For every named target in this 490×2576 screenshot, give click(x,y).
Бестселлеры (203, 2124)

* * *

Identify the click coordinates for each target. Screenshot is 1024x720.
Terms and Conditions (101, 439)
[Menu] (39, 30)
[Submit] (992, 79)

--

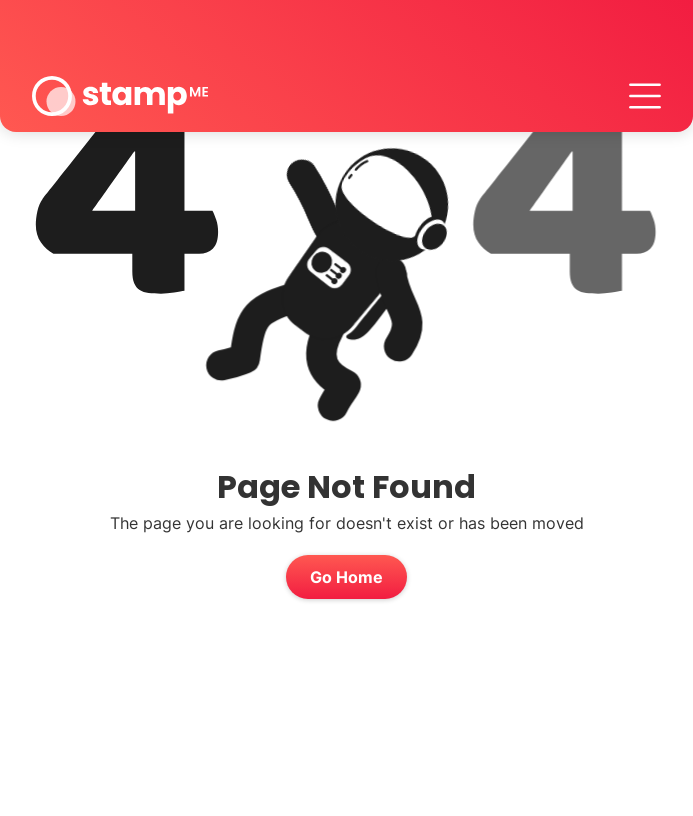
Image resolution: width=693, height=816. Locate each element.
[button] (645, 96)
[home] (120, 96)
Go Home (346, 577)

> [TASK BRIEF]: Reproduce the entries above exactly, but only the lines between the line holding "Identify the click" and the line holding "[Submit] (992, 79)", inclusive.

> [ANSWER BOX]:
Identify the click coordinates for each target. Screenshot is 1024x720.
Terms and Conditions (101, 439)
[Menu] (39, 30)
[Submit] (992, 79)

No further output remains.